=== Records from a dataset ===
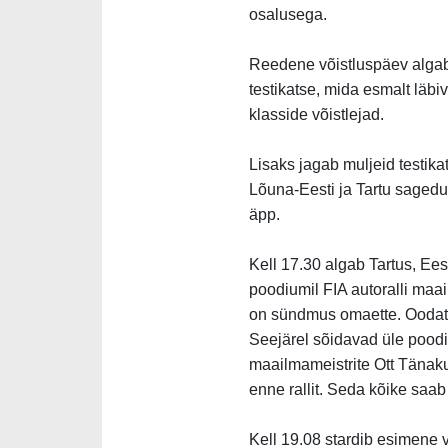
osalusega.
Reedene võistluspäev algab
testikatse, mida esmalt läbi
klasside võistlejad.
Lisaks jagab muljeid testikat
Lõuna-Eesti ja Tartu sagedus
äpp.
Kell 17.30 algab Tartus, Ee
poodiumil FIA autoralli maai
on sündmus omaette. Oodata 
Seejärel sõidavad üle poodi
maailmameistrite Ott Tänaku
enne rallit. Seda kõike saa
Kell 19.08 stardib esimene võ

=== Try it ===
Wherever the word "Kell" turns up in the records, copy out the line it is on.

=== Task response ===
Kell 17.30 algab Tartus, Ee
Kell 19.08 stardib esimene võ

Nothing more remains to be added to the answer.